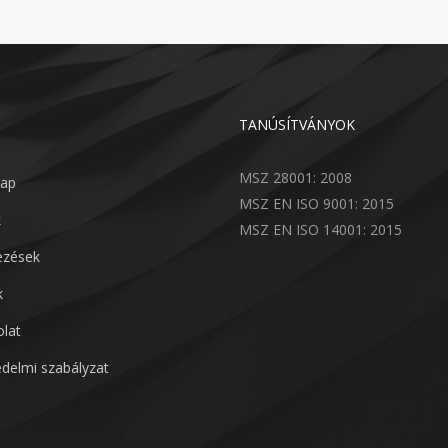
TANÚSÍTVÁNYOK
MSZ 28001: 2008
lap
MSZ EN ISO 9001: 2015
k
MSZ EN ISO 14001: 2015
lezések
k
lat
delmi szabályzat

....

What you produce must match the listing word for word, with no images in it.

ANSWER SPACE
TANÚSÍTVÁNYOK
MSZ 28001: 2008
lap
MSZ EN ISO 9001: 2015
k
MSZ EN ISO 14001: 2015
lezések
k
lat
delmi szabályzat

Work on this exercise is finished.